JOURNAL ARTICLE

Results of grafting the anterior and posterior divisions of the upper trunk in complete palsies of the brachial plexus

Jayme Augusto Bertelli, Marcos Flávio Ghizoni
Journal of Hand Surgery 2008, 33 (9): 1529-40
18984335

PURPOSE: In most complete brachial plexus injuries, at least 1 root still is available for grafting. We report on the results obtained with reconstruction of the brachial plexus using short sural nerve grafts that connect nonavulsed roots to the anterior, posterior, or both divisions of the upper trunk.

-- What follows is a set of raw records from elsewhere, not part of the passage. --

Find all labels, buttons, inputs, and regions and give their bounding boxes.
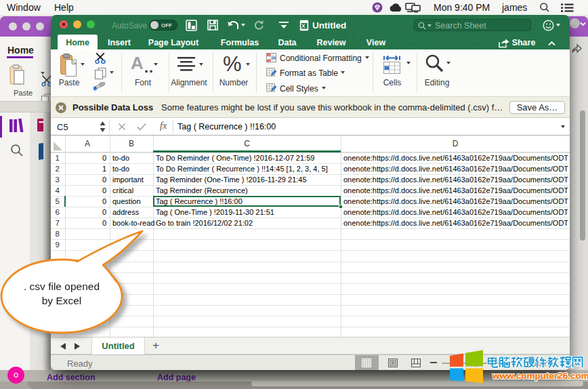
svg-text:. csv file opened: . csv file opened	[24, 281, 100, 292]
svg-text:www.computer26.com: www.computer26.com	[492, 371, 588, 381]
svg-text:by Excel: by Excel	[42, 295, 82, 306]
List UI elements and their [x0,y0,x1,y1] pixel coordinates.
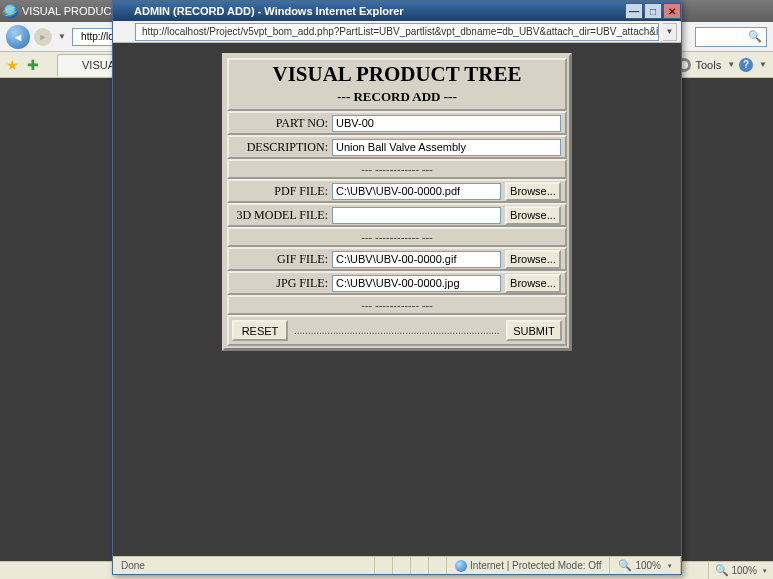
form-subheading: --- RECORD ADD --- [229,87,565,109]
popup-url-text: http://localhost/Project/v5vpt_bom_add.p… [142,26,659,37]
address-dropdown-icon[interactable]: ▼ [663,23,677,41]
status-done: Done [113,557,375,574]
popup-body: VISUAL PRODUCT TREE --- RECORD ADD --- P… [113,43,681,556]
row-part-no: PART NO: [227,111,567,135]
record-add-form: VISUAL PRODUCT TREE --- RECORD ADD --- P… [222,53,572,351]
tools-dropdown-icon[interactable]: ▼ [727,60,735,69]
minimize-button[interactable]: — [625,3,643,19]
background-zoom-value: 100% [731,565,757,576]
background-zoom-control[interactable]: 🔍 100% ▾ [708,562,773,579]
label-pdf-file: PDF FILE: [233,184,328,199]
input-model-file[interactable] [332,207,501,224]
status-empty [429,557,447,574]
ie-icon [117,5,130,18]
back-button-icon[interactable]: ◄ [6,25,30,49]
browse-jpg-button[interactable]: Browse... [505,274,561,293]
nav-history-dropdown[interactable]: ▼ [58,32,66,41]
separator: --- ------------ --- [227,295,567,315]
tools-menu-label[interactable]: Tools [695,59,721,71]
input-part-no[interactable] [332,115,561,132]
status-zone: Internet | Protected Mode: Off [447,557,610,574]
row-pdf-file: PDF FILE: Browse... [227,179,567,203]
browse-model-button[interactable]: Browse... [505,206,561,225]
status-empty [393,557,411,574]
magnifier-icon: 🔍 [618,559,632,572]
help-icon[interactable]: ? [739,58,753,72]
submit-button[interactable]: SUBMIT [506,320,562,341]
status-empty [411,557,429,574]
ie-icon [117,25,131,39]
close-button[interactable]: ✕ [663,3,681,19]
input-description[interactable] [332,139,561,156]
label-gif-file: GIF FILE: [233,252,328,267]
row-buttons: RESET ..................................… [227,315,567,346]
ie-icon [66,59,78,71]
dots-filler: ........................................… [294,325,500,336]
forward-button-icon: ► [34,28,52,46]
form-heading-box: VISUAL PRODUCT TREE --- RECORD ADD --- [227,58,567,111]
popup-address-bar: http://localhost/Project/v5vpt_bom_add.p… [113,21,681,43]
status-empty [375,557,393,574]
zoom-dropdown-icon[interactable]: ▾ [668,562,672,570]
zoom-dropdown-icon[interactable]: ▾ [763,567,767,575]
maximize-button[interactable]: □ [644,3,662,19]
globe-icon [455,560,467,572]
popup-title-text: ADMIN (RECORD ADD) - Windows Internet Ex… [134,5,404,17]
help-dropdown-icon[interactable]: ▼ [759,60,767,69]
input-gif-file[interactable] [332,251,501,268]
row-jpg-file: JPG FILE: Browse... [227,271,567,295]
input-pdf-file[interactable] [332,183,501,200]
label-jpg-file: JPG FILE: [233,276,328,291]
separator: --- ------------ --- [227,227,567,247]
nav-back-forward[interactable]: ◄ ► ▼ [6,25,66,49]
label-description: DESCRIPTION: [233,140,328,155]
search-icon[interactable]: 🔍 [744,30,766,43]
label-part-no: PART NO: [233,116,328,131]
search-box[interactable]: 🔍 [695,27,767,47]
popup-url-box[interactable]: http://localhost/Project/v5vpt_bom_add.p… [135,23,659,41]
magnifier-icon: 🔍 [715,564,729,577]
popup-ie-window: ADMIN (RECORD ADD) - Windows Internet Ex… [112,0,682,575]
popup-statusbar: Done Internet | Protected Mode: Off 🔍 10… [113,556,681,574]
popup-zoom-control[interactable]: 🔍 100% ▾ [610,557,681,574]
separator: --- ------------ --- [227,159,567,179]
row-model-file: 3D MODEL FILE: Browse... [227,203,567,227]
ie-icon [4,4,18,18]
input-jpg-file[interactable] [332,275,501,292]
browse-gif-button[interactable]: Browse... [505,250,561,269]
popup-zoom-value: 100% [635,560,661,571]
status-zone-text: Internet | Protected Mode: Off [470,560,601,571]
status-done-text: Done [121,560,145,571]
favorites-icon[interactable]: ★ [6,57,19,73]
add-favorite-icon[interactable]: ✚ [27,57,39,73]
popup-titlebar[interactable]: ADMIN (RECORD ADD) - Windows Internet Ex… [113,1,681,21]
row-gif-file: GIF FILE: Browse... [227,247,567,271]
browse-pdf-button[interactable]: Browse... [505,182,561,201]
label-model-file: 3D MODEL FILE: [233,208,328,223]
row-description: DESCRIPTION: [227,135,567,159]
form-heading: VISUAL PRODUCT TREE [229,62,565,87]
reset-button[interactable]: RESET [232,320,288,341]
ie-icon [75,31,79,42]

METHODS: We prospectively studied 22 young adults with complete brachial plexus palsy who had surgical repair an average of 5 months after trauma. Sural nerve grafts connected the C5 root to the anterior division and the C6 root to the posterior division of the upper trunk. When the C6 root was not available, the posterior division of the upper trunk was repaired by means of a nerve transfer. In all cases except one, the suprascapular nerve was repaired via a nerve transfer. Outcomes were assessed an average of 35 months after surgery, focusing on recovery of muscle strength, categorized using the Medical Research Council scale. We compared the results obtained after a single root graft, either C5 (n = 11) or C6 (n = 1), with those observed after double root grafting (i.e., C5 + C6; n = 9). The single case of 3 roots available for grafting was excluded for this comparative study.

RESULTS: With grafting of the anterior division of the upper trunk, 17 of the 22 patients (n = 15) regained useful pectoralis major and biceps function of at least M3. Grafting the anterior and the posterior divisions of the upper trunk resulted in 18 of the 22 patients (n = 18) recovering shoulder abduction-adduction and either elbow flexion or extension. In only 5 cases (5 of 22 patients), however, was shoulder abduction-adduction achieved with concomitant recovery of both elbow flexion and extension. Grafting the posterior division of the upper trunk did not enhance the recovery of shoulder abduction, but it did restore elbow extension in approximately 6 of the 9 patients. In terms of muscle strength, an average of 2.3 muscles scored M3 or M4 in the single-root group, compared with 3.1 in the C5/C6 group (p < .05). The relative probability of recovering elbow flexion and shoulder adduction did not differ between patients with 1 versus 2 root grafts. The results of nerve transfers to the posterior division and of forearm muscle reinnervation were poor.

CONCLUSIONS: Grafting the divisions of the brachial plexus ensured multiple function reconstruction in 18 of the 22 patients (n = 18). However, only 5 of 22 patients (n = 4) experienced restoration of elbow flexion and extension.

TYPE OF STUDY/LEVEL OF EVIDENCE: Prognostic II.